Once lymphedema develops it can worsen without treatment.  Individuals have lived with it for years and compensated by purchasing larger clothes to fit the swollen limb or simply adapted because adequate treatment was not available.  Effective treatment for swelling problems uses Complex Decongestive Physiotherapy (CDP), now called Complete Lymphedema Therapy (CLT).  This technique uses 4 components: Manual Lymphatic Drainage (MLD) a massage technique that re-routes the lymph fluid to adequately draining lymph nodes; compression with specialized short-stretch bandages and later specialized compression garments or wraps; exercise; skincare; and significant patient education.  CLT varies on an individual basis but typically lasts 2-4 weeks (greater times are necessary for swelling that has hardened–fibrosis).

After working for several years with patients who have chronic venous insufficiency that leads to lymphedema, I have altered the protocol and am now seeing treatment only taking a few days to adequately reduce the girth with specialized compression bandaging and foam in addition to the skincare, exercises, and Manual Lymphatic Drainage.  Then it takes several days to a few weeks to find the best type of long-term compression to keep the swelling down.

MLD can be done by a clinician who uses fancy massage maneuvers to stimulate the muscles surrounding the lymphatic vessels to contract which squeezes the fluid out of those tubes.  The fluid gets trapped by the valves which then lift it up to the heart.  I have radically simplified the MLD technique so patients can do it for themselves.  I found that when I did MLD on patients in the clinic I was training them that they required someone else to do this for them.  However, after changing my protocol for CLT by using a specialized foam and three layers of the specialized short-stretch compression bandages, I encouraged patients to do their self MLD every time they went to the bathroom.  I had one patient who came back to the clinic who had done it 15 times one day.  I asked why and she told me she had to go to the bathroom so much more that she kept having to do it more.  I was shocked but even more pleased when removing her bandaging we found her legs reduced 10 cm or almost 4 inches in 24 hours.  I also found that when I did the MLD on patients they would not do their home program. 

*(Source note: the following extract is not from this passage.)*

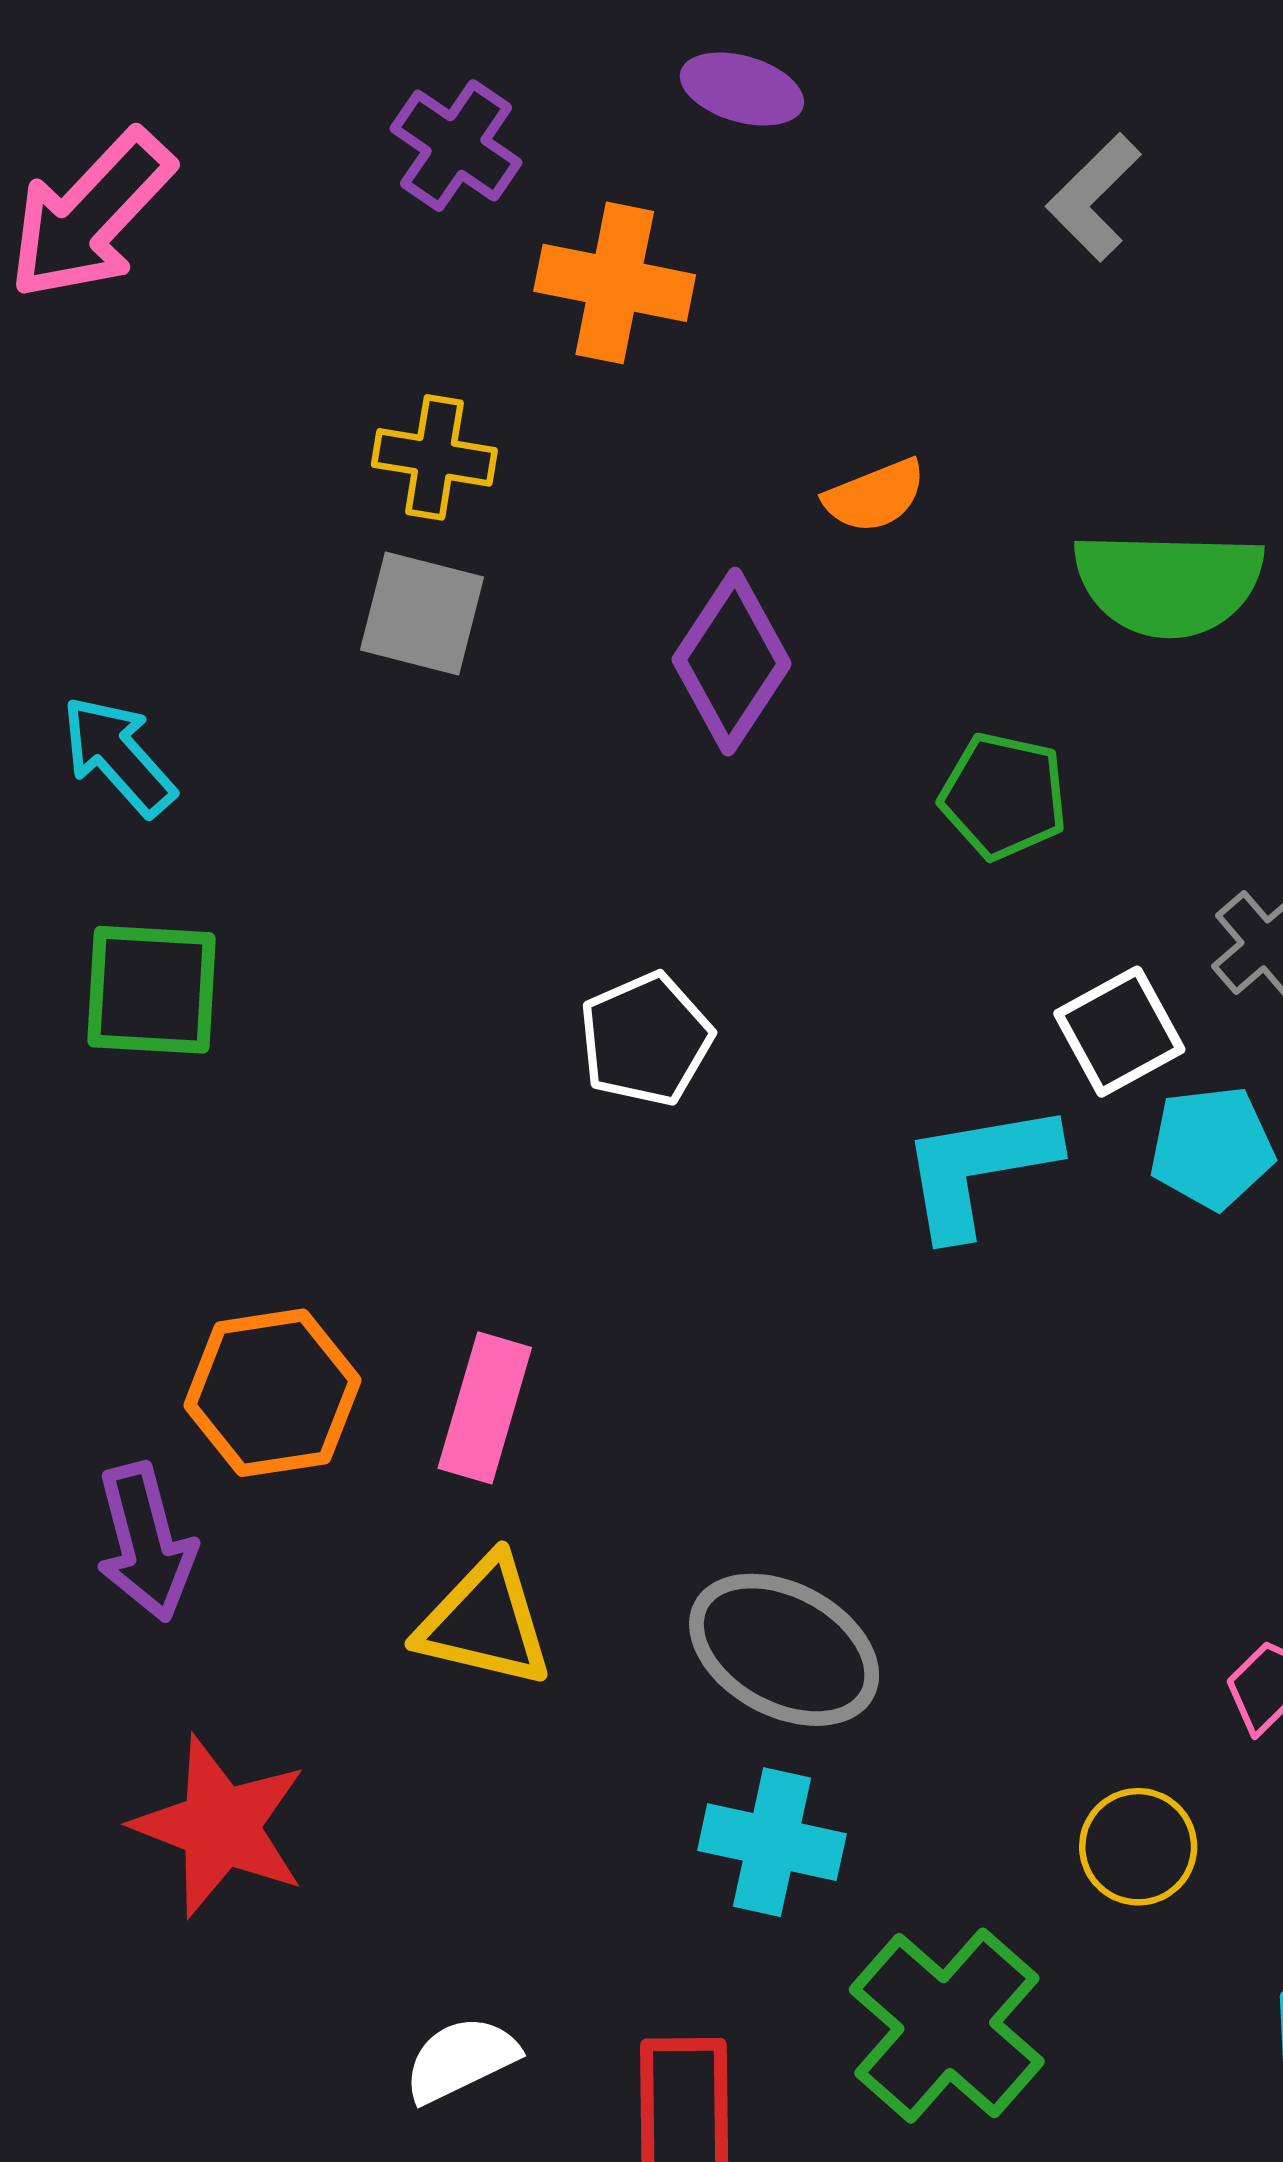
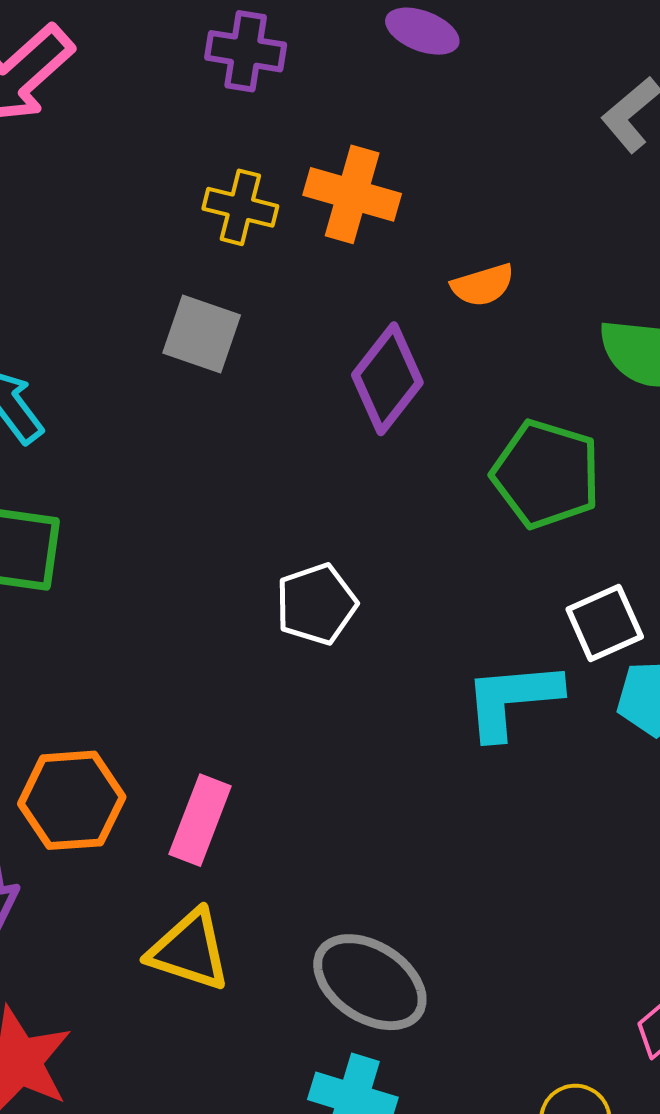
purple cross: (456, 146) -> (246, 51), turned -30
orange cross: (615, 283) -> (352, 194), moved
yellow cross: (434, 457) -> (240, 207), moved
green pentagon: (1004, 796) -> (546, 474), size x1.4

It has been years since I did any MLD on patients.  I did do this for my husband when he was diagnosed with prostate cancer and had a radical prostatectomy when they removed his prostate and some pelvic lymph nodes.  I knew it would help him relax, have less pain, and reduce the risk of developing worsening lymphedema in his legs.  He went into the surgery with chronic venous insufficiency, so he wears compression socks to prevent the swelling from worsening.  

My CLT protocol typically only lasts 2-3 days in the decongestive phase and takes usually one to two weeks to find appropriate compression to maintain the reduction in girth (size of a body part).  I wrap most people with 3 layers of short-stretch compression wraps over the specialized channel foam over a terry cloth stockinette and I have them doing the first 3 steps of the MLD massage technique every hour while they are awake.  I instruct them to do the full MLD protocol 4 times a day. 

Once the swelling is down I recommend they do the MLD 4 times a day or find the frequency they need to do it to maintain the reduction and we work to find the right amount of pressure to keep the swelling down.  On the Swelling Spectrum page, I talk about the easiest, cheapest treatment is to start earlier than you think you need it.   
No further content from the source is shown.